**Exercise description**: Repeat the records below exactly from the line containing "其中介绍了规则的匹配方式。特别是对于标头匹配，规则只" to the line containing "Acil Sağlık ekipleri sevk edildi.", taking in both of those lines. Drop the pictures.

═════ Data for review

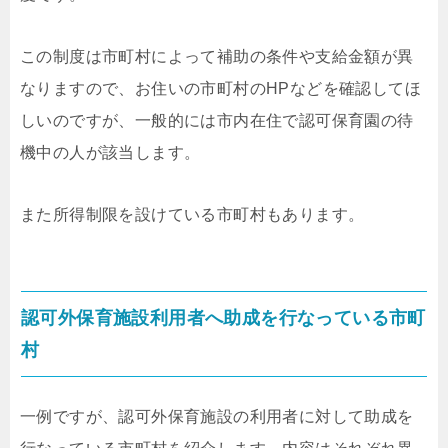
この制度は市町村によって補助の条件や支給金額が異
なりますので、お住いの市町村のHPなどを確認してほ
しいのですが、一般的には市内在住で認可保育園の待
機中の人が該当します。
また所得制限を設けている市町村もあります。
認可外保育施設利用者へ助成を行なっている市町
村
一例ですが、認可外保育施設の利用者に対して助成を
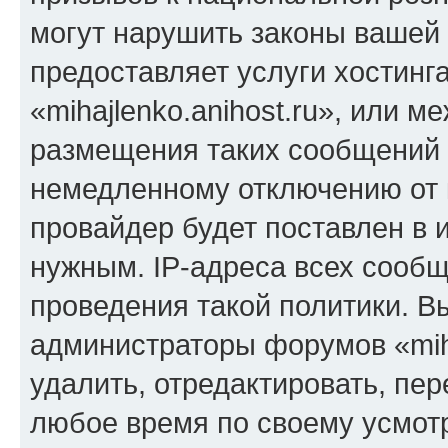
могут нарушить законы вашей 
предоставляет услуги хостинг
«mihajlenko.anihost.ru», или 
размещения таких сообщений 
немедленному отключению от 
провайдер будет поставлен в и
нужным. IP-адреса всех сооб
проведения такой политики. Вы
администраторы форумов «miha
удалить, отредактировать, пе
любое время по своему усмот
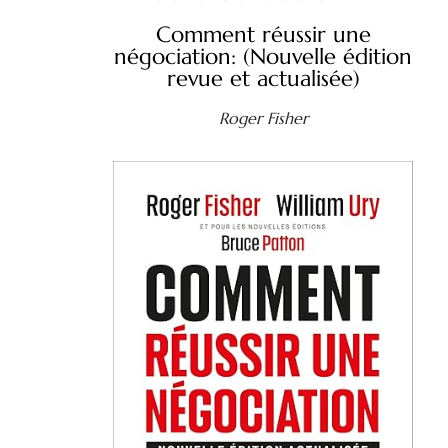
Comment réussir une
négociation: (Nouvelle édition
revue et actualisée)
Roger Fisher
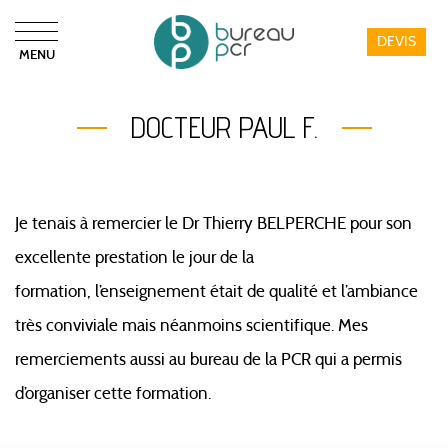
DEVIS
MENU
Bureau PCR
DOCTEUR PAUL F.
Je tenais à remercier le Dr Thierry BELPERCHE pour son
excellente prestation le jour de la
formation,
l’enseignement était de qualité et l’ambiance
très conviviale mais néanmoins scientifique.
Mes
remerciements aussi au bureau de la PCR qui a permis
d’organiser cette formation.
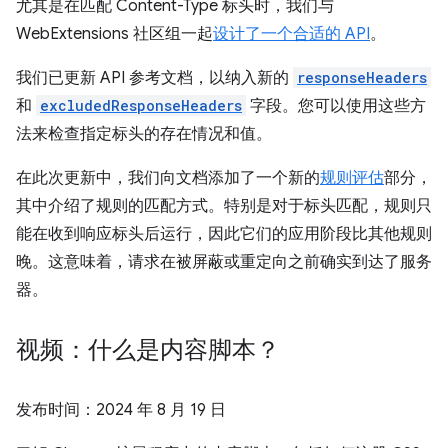
尤其是在匹配 Content-Type 标头时，我们与
WebExtensions 社区组一起
设计了一个合适的 API
。
我们已更新 API 参考文档，以纳入新的
responseHeaders
和
excludedResponseHeaders
字段。您可以使用这些方
法来检查指定标头的存在情况和值。
在此次更新中，我们向文档添加了一个新的
规则评估
部分，
其中介绍了规则的匹配方式。特别是对于标头匹配，规则只
能在收到响应标头后运行，因此它们的应用阶段比其他规则
晚。这意味着，请求在被屏蔽或重定向之前确实到达了服务
器。
视频：什么是内容脚本？
发布时间：
2024 年 8 月 19 日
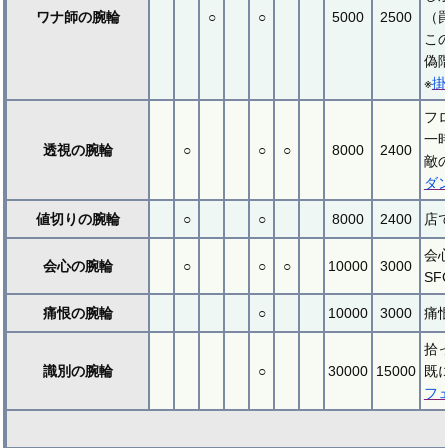
ワナ師の腕輪
○
○
5000
2500
（
こ
偽
※
掛
フ
一
透視の腕輪
○
○
○
8000
2400
敵
ダ
値切りの腕輪
○
○
8000
2400
店
会
会心の腕輪
○
○
○
10000
3000
S
痛恨の腕輪
○
10000
3000
痛
拾
識別の腕輪
○
30000
15000
既
フ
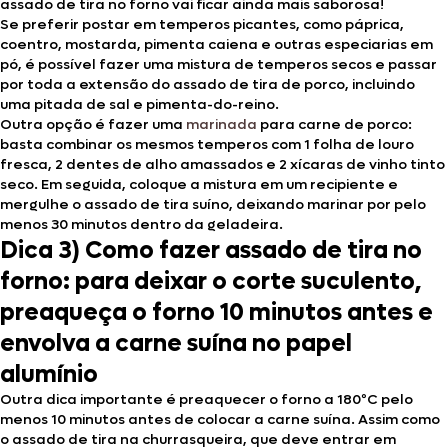
assado de tira no forno vai ficar ainda mais saborosa!
Se preferir postar em temperos picantes, como páprica,
coentro, mostarda, pimenta caiena e outras especiarias em
pó, é possível fazer uma mistura de temperos secos e passar
por toda a extensão do assado de tira de porco, incluindo
uma pitada de sal e pimenta-do-reino.
Outra opção é fazer uma
marinada
para carne de porco:
basta combinar os mesmos temperos com 1 folha de louro
fresca, 2 dentes de alho amassados e 2 xícaras de vinho tinto
seco. Em seguida, coloque a mistura em um recipiente e
mergulhe o assado de tira suíno, deixando marinar por pelo
menos 30 minutos dentro da geladeira.
Dica 3) Como fazer assado de tira no
forno: para deixar o corte suculento,
preaqueça o forno 10 minutos antes e
envolva a carne suína no papel
alumínio
Outra dica importante é preaquecer o forno a 180ºC pelo
menos 10 minutos antes de colocar a carne suína. Assim como
o assado de tira na churrasqueira, que deve entrar em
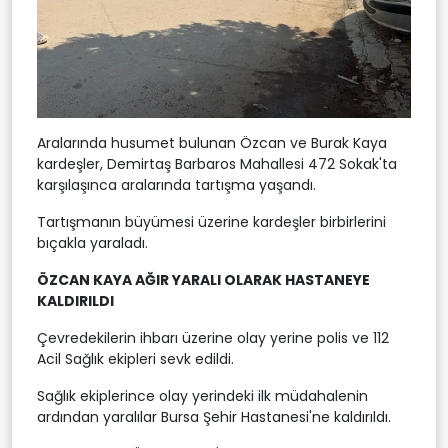
Aralarında husumet bulunan Özcan ve Burak Kaya
kardeşler, Demirtaş Barbaros Mahallesi 472 Sokak'ta
karşılaşınca aralarında tartışma yaşandı.
Tartışmanın büyümesi üzerine kardeşler birbirlerini
bıçakla yaraladı.
ÖZCAN KAYA AĞIR YARALI OLARAK HASTANEYE
KALDIRILDI
Çevredekilerin ihbarı üzerine olay yerine polis ve 112
Acil Sağlık ekipleri sevk edildi.
Sağlık ekiplerince olay yerindeki ilk müdahalenin
ardından yaralılar Bursa Şehir Hastanesi'ne kaldırıldı.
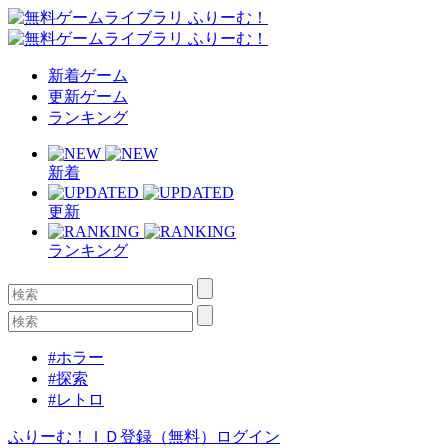
新着ゲーム
更新ゲーム
ランキング
新着
更新
ランキング
#ホラー
#探索
#レトロ
ふりーむ！ＩＤ登録（無料）
ログイン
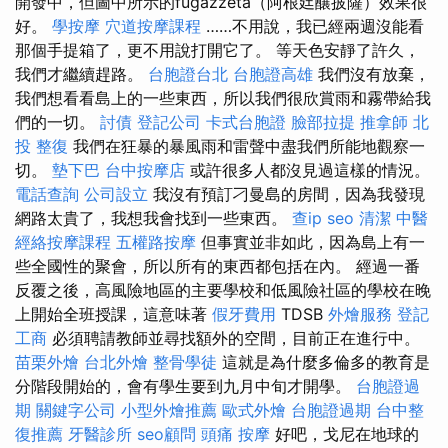
開發中，但圖中所示的fugazzeta（阿根廷釀披薩）效果很
好。
學按摩
穴道按摩課程
……不用說，我已經兩週沒能看
那個手提箱了，更不用說打開它了。 等天色安靜了許久，
我們才繼續趕路。
台胞證台北
台胞證高雄
我們沒有放棄，
我們想看看島上的一些東西，所以我們很欣賞雨和霧帶給我
們的一切。
討債
登記公司
卡式台胞證
臉部拉提
推拿師
北
投 整復
我們在狂暴的暴風雨和雷聲中盡我們所能地觀察一
切。
墊下巴
台中按摩店
或許很多人都沒見過這樣的情況。
電話查詢
公司設立
我沒有預訂刁曼島的房間，因為我發現
網路太貴了，我想我會找到一些東西。
查ip
seo
清潔
中醫
經絡按摩課程
五權路按摩
但事實並非如此，因為島上有一
些全國性的聚會，所以所有的東西都包括在內。 經過一番
反覆之後，高風險地區的主要學校和低風險社區的學校在晚
上開始全班授課，這意味著
假牙費用
TDSB
外燴服務
登記
工商
必須聘請教師並尋找額外的空間，目前正在進行中。
苗栗外燴
台北外燴
整骨學徒
這就是為什麼多倫多的教育是
分階段開始的，會有學生要到九月中旬才開學。
台胞證過
期
關鍵字公司
小型外燴推薦
歐式外燴
台胞證過期
台中整
復推薦
牙醫診所
seo顧問
頭痛 按摩
好吧，戈尼在地球的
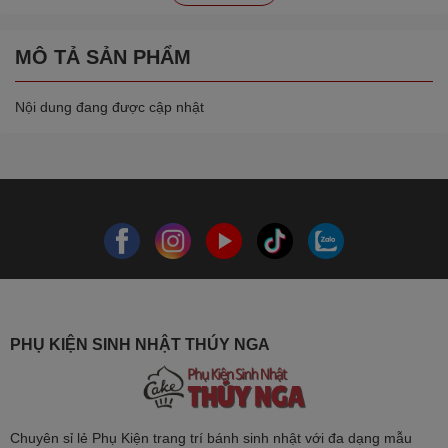
MÔ TẢ SẢN PHẨM
Nội dung đang được cập nhật
PHỤ KIỆN SINH NHẬT THÚY NGA
Chuyên sỉ lẻ Phụ Kiện trang trí bánh sinh nhật với đa dạng mẫu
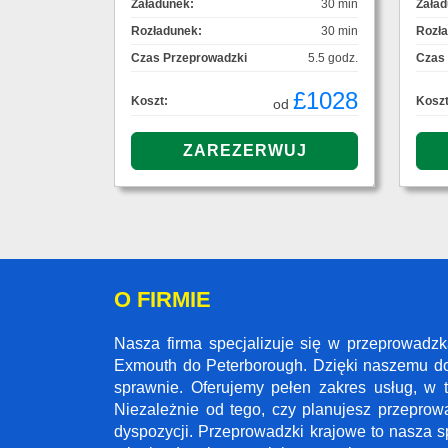
Załadunek:
30 min
Załad
Rozładunek:
30 min
Rozł
Czas Przeprowadzki
5.5 godz.
Czas
£1028
Koszt:
Koszt
od
O FIRMIE
Nasza firma specjalizuje się w przeprowadz
Exmouth do Peterborough. Dzięki naszemu do
sprawnie. Oferujemy pełen zakres usług, w 
Niezależnie od tego, czy planujesz przeprow
dyspozycji. Przeprowadzki krajowe to nasza s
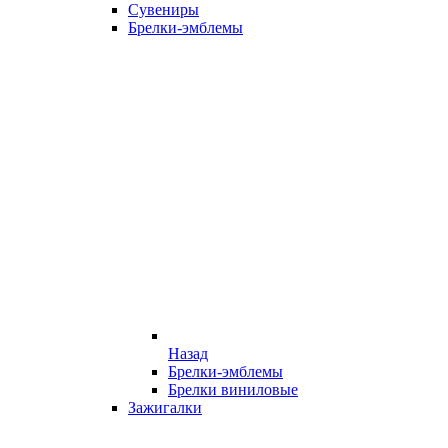
Сувениры
Брелки-эмблемы
Назад
Брелки-эмблемы
Брелки виниловые
Зажигалки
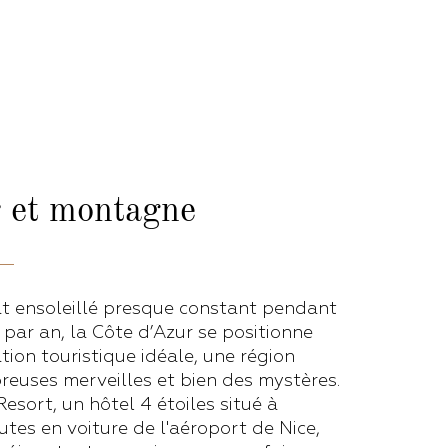
r et montagne
at ensoleillé presque constant pendant
 par an, la Côte d’Azur se positionne
ion touristique idéale, une région
reuses merveilles et bien des mystères.
sort, un hôtel 4 étoiles situé à
tes en voiture de l'aéroport de Nice,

══════════

**Output of the task**:
其中介绍了规则的匹配方式。特别是对于标头匹配，规则只
能在收到响应标头后运行，因此它们的应用阶段比其他规则
晚。这意味着，请求在被屏蔽或重定向之前确实到达了服务
器。
视频：什么是内容脚本？
发布时间：
2024 年 8 月 19 日
ワナ師の腕輪
○
○
5000
2500
（
こ
偽
※
掛
フ
一
透視の腕輪
○
○
○
8000
2400
敵
ダ
値切りの腕輪
○
○
8000
2400
店
会
会心の腕輪
○
○
○
10000
3000
S
痛恨の腕輪
○
10000
3000
痛
拾
識別の腕輪
○
30000
15000
既
フ
assado de tira no forno vai ficar ainda mais saborosa!
Se preferir postar em temperos picantes, como páprica,
coentro, mostarda, pimenta caiena e outras especiarias em
pó, é possível fazer uma mistura de temperos secos e passar
por toda a extensão do assado de tira de porco, incluindo
uma pitada de sal e pimenta-do-reino.
Outra opção é fazer uma
marinada
para carne de porco:
basta combinar os mesmos temperos com 1 folha de louro
fresca, 2 dentes de alho amassados e 2 xícaras de vinho tinto
seco. Em seguida, coloque a mistura em um recipiente e
mergulhe o assado de tira suíno, deixando marinar por pelo
menos 30 minutos dentro da geladeira.
Dica 3) Como fazer assado de tira no
forno: para deixar o corte suculento,
preaqueça o forno 10 minutos antes e
envolva a carne suína no papel
alumínio
Outra dica importante é preaquecer o forno a 180ºC pelo
menos 10 minutos antes de colocar a carne suína. Assim como
o assado de tira na churrasqueira, que deve entrar em
Aralarında husumet bulunan Özcan ve Burak Kaya
kardeşler, Demirtaş Barbaros Mahallesi 472 Sokak'ta
karşılaşınca aralarında tartışma yaşandı.
Tartışmanın büyümesi üzerine kardeşler birbirlerini
bıçakla yaraladı.
ÖZCAN KAYA AĞIR YARALI OLARAK HASTANEYE
KALDIRILDI
Çevredekilerin ihbarı üzerine olay yerine polis ve 112
Acil Sağlık ekipleri sevk edildi.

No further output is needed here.